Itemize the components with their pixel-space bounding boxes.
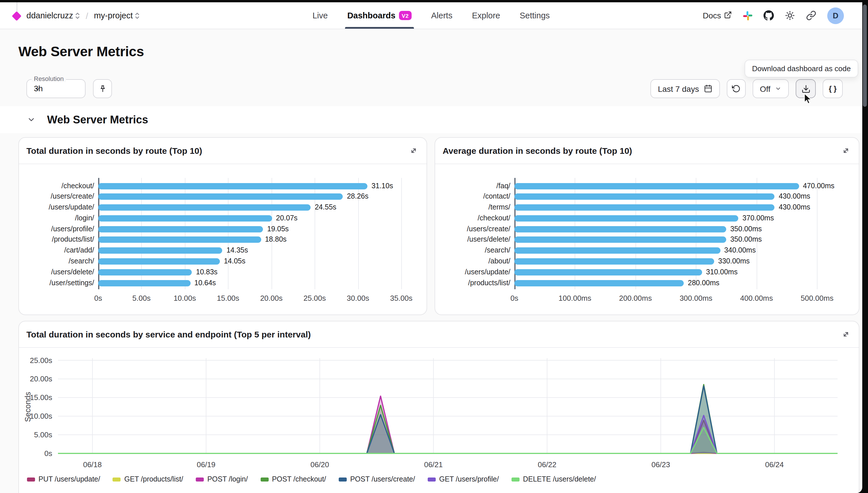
scrollbar[interactable] bbox=[863, 5, 867, 107]
bar[interactable] bbox=[98, 237, 261, 243]
category-label: /users/profile/ bbox=[19, 226, 94, 232]
bar[interactable] bbox=[98, 204, 311, 211]
legend-item[interactable]: PUT /users/update/ bbox=[27, 475, 100, 483]
bar[interactable] bbox=[514, 194, 775, 200]
legend-swatch-icon bbox=[428, 477, 436, 481]
bar[interactable] bbox=[98, 248, 223, 254]
bar[interactable] bbox=[514, 226, 726, 232]
mouse-cursor bbox=[804, 93, 812, 107]
slack-icon[interactable] bbox=[743, 10, 753, 20]
x-tick-label: 500.00ms bbox=[791, 294, 843, 302]
legend-label: POST /users/create/ bbox=[350, 475, 415, 483]
legend-item[interactable]: GET /users/profile/ bbox=[428, 475, 499, 483]
x-tick-label: 200.00ms bbox=[610, 294, 661, 302]
pin-icon bbox=[98, 84, 107, 93]
tab-dashboards[interactable]: DashboardsV2 bbox=[347, 2, 411, 29]
category-label: /login/ bbox=[19, 215, 94, 221]
github-icon[interactable] bbox=[763, 10, 774, 21]
value-label: 430.00ms bbox=[779, 194, 810, 200]
bar[interactable] bbox=[98, 215, 272, 221]
section-collapse-button[interactable] bbox=[27, 115, 36, 124]
expand-panel-button[interactable] bbox=[406, 143, 421, 158]
legend-swatch-icon bbox=[260, 477, 268, 481]
area-chart-svg: 0s5.00s10.00s15.00s20.00s25.00s06/1806/1… bbox=[19, 348, 859, 493]
legend-label: PUT /users/update/ bbox=[39, 475, 100, 483]
bar[interactable] bbox=[514, 248, 720, 254]
x-tick-label: 35.00s bbox=[376, 294, 427, 302]
legend-item[interactable]: POST /login/ bbox=[196, 475, 248, 483]
legend-swatch-icon bbox=[27, 477, 35, 481]
bar[interactable] bbox=[514, 269, 702, 275]
time-range-button[interactable]: Last 7 days bbox=[651, 79, 720, 98]
value-label: 28.26s bbox=[347, 194, 368, 200]
tab-explore[interactable]: Explore bbox=[472, 2, 500, 29]
category-label: /search/ bbox=[19, 258, 94, 264]
chevron-updown-icon bbox=[76, 12, 80, 19]
category-label: /checkout/ bbox=[19, 183, 94, 189]
legend-item[interactable]: POST /checkout/ bbox=[260, 475, 326, 483]
bar[interactable] bbox=[98, 269, 192, 275]
v2-badge: V2 bbox=[399, 11, 411, 20]
chevron-updown-icon bbox=[135, 12, 140, 19]
value-label: 350.00ms bbox=[730, 237, 762, 243]
panel-total-duration-by-route: Total duration in seconds by route (Top … bbox=[18, 137, 427, 315]
tab-label: Alerts bbox=[431, 11, 452, 20]
legend-item[interactable]: POST /users/create/ bbox=[339, 475, 415, 483]
expand-panel-button[interactable] bbox=[838, 143, 853, 158]
bar[interactable] bbox=[514, 237, 726, 243]
series-post-checkout- bbox=[58, 385, 838, 453]
bar[interactable] bbox=[98, 258, 220, 264]
bar-chart-average-duration[interactable]: 0s100.00ms200.00ms300.00ms400.00ms500.00… bbox=[435, 164, 859, 316]
bar[interactable] bbox=[98, 183, 367, 189]
category-label: /contact/ bbox=[435, 194, 510, 200]
edit-json-button[interactable]: { } bbox=[823, 79, 843, 98]
chevron-down-icon bbox=[775, 86, 781, 92]
bar[interactable] bbox=[514, 204, 775, 211]
bar[interactable] bbox=[514, 258, 714, 264]
category-label: /user/settings/ bbox=[19, 280, 94, 286]
bar[interactable] bbox=[98, 194, 343, 200]
tab-settings[interactable]: Settings bbox=[520, 2, 550, 29]
bar[interactable] bbox=[514, 215, 738, 221]
theme-sun-icon[interactable] bbox=[785, 10, 795, 21]
share-link-icon[interactable] bbox=[806, 10, 816, 21]
refresh-button[interactable] bbox=[726, 79, 745, 98]
org-switcher[interactable]: ddanielcruzz bbox=[26, 11, 80, 20]
bar[interactable] bbox=[514, 183, 799, 189]
bar[interactable] bbox=[98, 226, 263, 232]
x-tick-label: 06/23 bbox=[651, 460, 670, 469]
legend-swatch-icon bbox=[196, 477, 204, 481]
tab-alerts[interactable]: Alerts bbox=[431, 2, 452, 29]
resolution-select[interactable]: Resolution 3h bbox=[26, 79, 86, 98]
tab-label: Settings bbox=[520, 11, 550, 20]
category-label: /users/update/ bbox=[435, 269, 510, 275]
value-label: 310.00ms bbox=[706, 269, 738, 275]
refresh-icon bbox=[732, 84, 740, 93]
bar[interactable] bbox=[514, 280, 684, 286]
legend-item[interactable]: DELETE /users/delete/ bbox=[511, 475, 596, 483]
avatar[interactable]: D bbox=[827, 7, 844, 24]
calendar-icon bbox=[703, 84, 712, 93]
pin-resolution-button[interactable] bbox=[93, 79, 112, 98]
bar-chart-total-duration[interactable]: 0s5.00s10.00s15.00s20.00s25.00s30.00s35.… bbox=[19, 164, 426, 316]
series-post-users-create- bbox=[58, 386, 838, 453]
y-tick-label: 5.00s bbox=[34, 430, 52, 439]
value-label: 330.00ms bbox=[718, 258, 750, 264]
x-tick-label: 06/24 bbox=[765, 460, 784, 469]
x-tick-label: 06/20 bbox=[310, 460, 329, 469]
x-tick-label: 06/18 bbox=[83, 460, 102, 469]
legend-item[interactable]: GET /products/list/ bbox=[113, 475, 183, 483]
panel-title: Total duration in seconds by route (Top … bbox=[26, 146, 202, 155]
auto-refresh-select[interactable]: Off bbox=[752, 79, 789, 98]
avatar-letter: D bbox=[833, 11, 839, 20]
panel-header: Average duration in seconds by route (To… bbox=[435, 138, 859, 164]
x-tick-label: 0s bbox=[489, 294, 540, 302]
bar[interactable] bbox=[98, 280, 190, 286]
tab-live[interactable]: Live bbox=[313, 2, 328, 29]
docs-link[interactable]: Docs bbox=[703, 10, 732, 20]
expand-panel-button[interactable] bbox=[838, 326, 853, 342]
tab-label: Explore bbox=[472, 11, 500, 20]
legend-label: GET /users/profile/ bbox=[439, 475, 499, 483]
area-chart-duration-timeline[interactable]: 0s5.00s10.00s15.00s20.00s25.00s06/1806/1… bbox=[19, 348, 859, 493]
project-switcher[interactable]: my-project bbox=[94, 11, 140, 20]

■ ■ ■ ■

**Problem**
Pictures don't belong in the copy. Restate all the entries exactly.

**The answer**
Itemize the components with their pixel-space bounding boxes.
scrollbar[interactable] bbox=[863, 5, 867, 107]
bar[interactable] bbox=[98, 237, 261, 243]
category-label: /users/profile/ bbox=[19, 226, 94, 232]
bar[interactable] bbox=[98, 204, 311, 211]
legend-item[interactable]: PUT /users/update/ bbox=[27, 475, 100, 483]
bar[interactable] bbox=[514, 194, 775, 200]
legend-swatch-icon bbox=[428, 477, 436, 481]
bar[interactable] bbox=[98, 248, 223, 254]
bar[interactable] bbox=[514, 226, 726, 232]
mouse-cursor bbox=[804, 93, 812, 107]
slack-icon[interactable] bbox=[743, 10, 753, 20]
x-tick-label: 500.00ms bbox=[791, 294, 843, 302]
legend-label: POST /users/create/ bbox=[350, 475, 415, 483]
legend-item[interactable]: GET /users/profile/ bbox=[428, 475, 499, 483]
x-tick-label: 200.00ms bbox=[610, 294, 661, 302]
pin-icon bbox=[98, 84, 107, 93]
tab-dashboards[interactable]: DashboardsV2 bbox=[347, 2, 411, 29]
category-label: /login/ bbox=[19, 215, 94, 221]
github-icon[interactable] bbox=[763, 10, 774, 21]
value-label: 430.00ms bbox=[779, 194, 810, 200]
bar[interactable] bbox=[98, 215, 272, 221]
section-collapse-button[interactable] bbox=[27, 115, 36, 124]
expand-panel-button[interactable] bbox=[406, 143, 421, 158]
legend-swatch-icon bbox=[260, 477, 268, 481]
area-chart-svg: 0s5.00s10.00s15.00s20.00s25.00s06/1806/1… bbox=[19, 348, 859, 493]
legend-label: PUT /users/update/ bbox=[39, 475, 100, 483]
bar[interactable] bbox=[514, 248, 720, 254]
x-tick-label: 35.00s bbox=[376, 294, 427, 302]
legend-item[interactable]: POST /login/ bbox=[196, 475, 248, 483]
legend-swatch-icon bbox=[27, 477, 35, 481]
bar[interactable] bbox=[514, 269, 702, 275]
time-range-button[interactable]: Last 7 days bbox=[651, 79, 720, 98]
value-label: 28.26s bbox=[347, 194, 368, 200]
tab-explore[interactable]: Explore bbox=[472, 2, 500, 29]
category-label: /search/ bbox=[19, 258, 94, 264]
chevron-updown-icon bbox=[76, 12, 80, 19]
category-label: /checkout/ bbox=[19, 183, 94, 189]
legend-item[interactable]: POST /checkout/ bbox=[260, 475, 326, 483]
bar[interactable] bbox=[98, 269, 192, 275]
v2-badge: V2 bbox=[399, 11, 411, 20]
chevron-updown-icon bbox=[135, 12, 140, 19]
value-label: 350.00ms bbox=[730, 237, 762, 243]
panel-total-duration-by-route: Total duration in seconds by route (Top … bbox=[18, 137, 427, 315]
tab-label: Alerts bbox=[431, 11, 452, 20]
legend-item[interactable]: POST /users/create/ bbox=[339, 475, 415, 483]
expand-panel-button[interactable] bbox=[838, 143, 853, 158]
bar[interactable] bbox=[514, 237, 726, 243]
series-post-checkout- bbox=[58, 385, 838, 453]
bar[interactable] bbox=[98, 258, 220, 264]
bar-chart-average-duration[interactable]: 0s100.00ms200.00ms300.00ms400.00ms500.00… bbox=[435, 164, 859, 316]
bar[interactable] bbox=[98, 183, 367, 189]
category-label: /contact/ bbox=[435, 194, 510, 200]
edit-json-button[interactable]: { } bbox=[823, 79, 843, 98]
chevron-down-icon bbox=[775, 86, 781, 92]
bar[interactable] bbox=[514, 204, 775, 211]
bar[interactable] bbox=[514, 258, 714, 264]
category-label: /user/settings/ bbox=[19, 280, 94, 286]
bar[interactable] bbox=[98, 194, 343, 200]
tab-settings[interactable]: Settings bbox=[520, 2, 550, 29]
bar[interactable] bbox=[514, 215, 738, 221]
theme-sun-icon[interactable] bbox=[785, 10, 795, 21]
share-link-icon[interactable] bbox=[806, 10, 816, 21]
refresh-button[interactable] bbox=[726, 79, 745, 98]
org-switcher[interactable]: ddanielcruzz bbox=[26, 11, 80, 20]
bar[interactable] bbox=[514, 183, 799, 189]
bar[interactable] bbox=[98, 226, 263, 232]
x-tick-label: 06/23 bbox=[651, 460, 670, 469]
legend-swatch-icon bbox=[196, 477, 204, 481]
tab-alerts[interactable]: Alerts bbox=[431, 2, 452, 29]
resolution-select[interactable]: Resolution 3h bbox=[26, 79, 86, 98]
tab-label: Settings bbox=[520, 11, 550, 20]
category-label: /users/update/ bbox=[435, 269, 510, 275]
value-label: 310.00ms bbox=[706, 269, 738, 275]
refresh-icon bbox=[732, 84, 740, 93]
bar[interactable] bbox=[514, 280, 684, 286]
legend-item[interactable]: DELETE /users/delete/ bbox=[511, 475, 596, 483]
avatar[interactable]: D bbox=[827, 7, 844, 24]
calendar-icon bbox=[703, 84, 712, 93]
pin-resolution-button[interactable] bbox=[93, 79, 112, 98]
bar-chart-total-duration[interactable]: 0s5.00s10.00s15.00s20.00s25.00s30.00s35.… bbox=[19, 164, 426, 316]
series-post-users-create- bbox=[58, 386, 838, 453]
y-tick-label: 5.00s bbox=[34, 430, 52, 439]
value-label: 330.00ms bbox=[718, 258, 750, 264]
x-tick-label: 06/24 bbox=[765, 460, 784, 469]
x-tick-label: 06/20 bbox=[310, 460, 329, 469]
x-tick-label: 06/18 bbox=[83, 460, 102, 469]
legend-item[interactable]: GET /products/list/ bbox=[113, 475, 183, 483]
panel-title: Total duration in seconds by route (Top … bbox=[26, 146, 202, 155]
auto-refresh-select[interactable]: Off bbox=[752, 79, 789, 98]
avatar-letter: D bbox=[833, 11, 839, 20]
panel-header: Average duration in seconds by route (To… bbox=[435, 138, 859, 164]
x-tick-label: 0s bbox=[489, 294, 540, 302]
bar[interactable] bbox=[98, 280, 190, 286]
tab-live[interactable]: Live bbox=[313, 2, 328, 29]
docs-link[interactable]: Docs bbox=[703, 10, 732, 20]
expand-panel-button[interactable] bbox=[838, 326, 853, 342]
tab-label: Explore bbox=[472, 11, 500, 20]
legend-label: GET /users/profile/ bbox=[439, 475, 499, 483]
area-chart-duration-timeline[interactable]: 0s5.00s10.00s15.00s20.00s25.00s06/1806/1… bbox=[19, 348, 859, 493]
project-switcher[interactable]: my-project bbox=[94, 11, 140, 20]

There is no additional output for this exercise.